── Working data ──
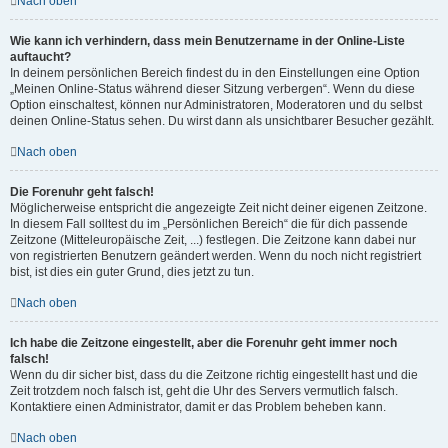
Nach oben
Wie kann ich verhindern, dass mein Benutzername in der Online-Liste
auftaucht?
In deinem persönlichen Bereich findest du in den Einstellungen eine Option
„Meinen Online-Status während dieser Sitzung verbergen“. Wenn du diese
Option einschaltest, können nur Administratoren, Moderatoren und du selbst
deinen Online-Status sehen. Du wirst dann als unsichtbarer Besucher gezählt.
Nach oben
Die Forenuhr geht falsch!
Möglicherweise entspricht die angezeigte Zeit nicht deiner eigenen Zeitzone.
In diesem Fall solltest du im „Persönlichen Bereich“ die für dich passende
Zeitzone (Mitteleuropäische Zeit, ...) festlegen. Die Zeitzone kann dabei nur
von registrierten Benutzern geändert werden. Wenn du noch nicht registriert
bist, ist dies ein guter Grund, dies jetzt zu tun.
Nach oben
Ich habe die Zeitzone eingestellt, aber die Forenuhr geht immer noch
falsch!
Wenn du dir sicher bist, dass du die Zeitzone richtig eingestellt hast und die
Zeit trotzdem noch falsch ist, geht die Uhr des Servers vermutlich falsch.
Kontaktiere einen Administrator, damit er das Problem beheben kann.
Nach oben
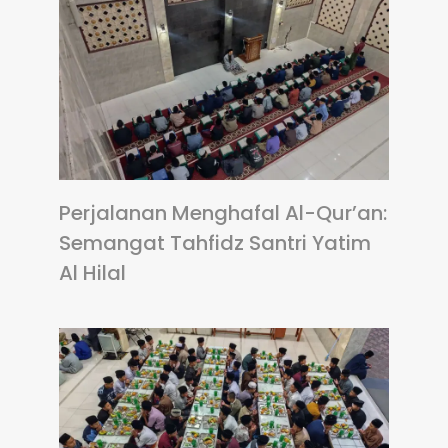
Perjalanan Menghafal Al-Qur’an:
Semangat Tahfidz Santri Yatim
Al Hilal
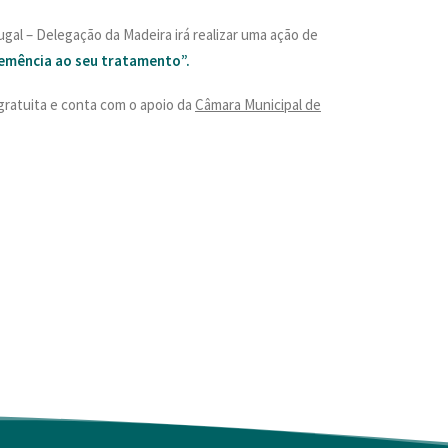
gal – Delegação da Madeira irá realizar uma ação de
emência ao seu tratamento”.
 gratuita e conta com o apoio da
Câmara Municipal de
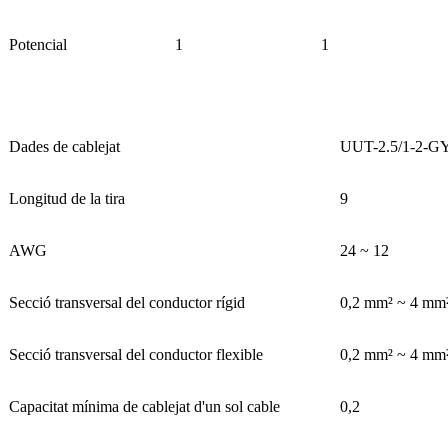
Potencial
1
1
Dades de cablejat
UUT-2.5/1-2-G
Longitud de la tira
9
AWG
24 ~ 12
Secció transversal del conductor rígid
0,2 mm² ~ 4 mm
Secció transversal del conductor flexible
0,2 mm² ~ 4 mm
Capacitat mínima de cablejat d'un sol cable
0,2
───
• Exercise aim
Repeat every record above exactly, but leave out any pictures.

• Problem solution
Nach oben
Wie kann ich verhindern, dass mein Benutzername in der Online-Liste
auftaucht?
In deinem persönlichen Bereich findest du in den Einstellungen eine Option
„Meinen Online-Status während dieser Sitzung verbergen“. Wenn du diese
Option einschaltest, können nur Administratoren, Moderatoren und du selbst
deinen Online-Status sehen. Du wirst dann als unsichtbarer Besucher gezählt.
Nach oben
Die Forenuhr geht falsch!
Möglicherweise entspricht die angezeigte Zeit nicht deiner eigenen Zeitzone.
In diesem Fall solltest du im „Persönlichen Bereich“ die für dich passende
Zeitzone (Mitteleuropäische Zeit, ...) festlegen. Die Zeitzone kann dabei nur
von registrierten Benutzern geändert werden. Wenn du noch nicht registriert
bist, ist dies ein guter Grund, dies jetzt zu tun.
Nach oben
Ich habe die Zeitzone eingestellt, aber die Forenuhr geht immer noch
falsch!
Wenn du dir sicher bist, dass du die Zeitzone richtig eingestellt hast und die
Zeit trotzdem noch falsch ist, geht die Uhr des Servers vermutlich falsch.
Kontaktiere einen Administrator, damit er das Problem beheben kann.
Nach oben
Perjalanan Menghafal Al-Qur’an:
Semangat Tahfidz Santri Yatim
Al Hilal
gal – Delegação da Madeira irá realizar uma ação de
emência ao seu tratamento”.
 gratuita e conta com o apoio da
Câmara Municipal de
Potencial
1
1
Dades de cablejat
UUT-2.5/1-2-G
Longitud de la tira
9
AWG
24 ~ 12
Secció transversal del conductor rígid
0,2 mm² ~ 4 mm
Secció transversal del conductor flexible
0,2 mm² ~ 4 mm
Capacitat mínima de cablejat d'un sol cable
0,2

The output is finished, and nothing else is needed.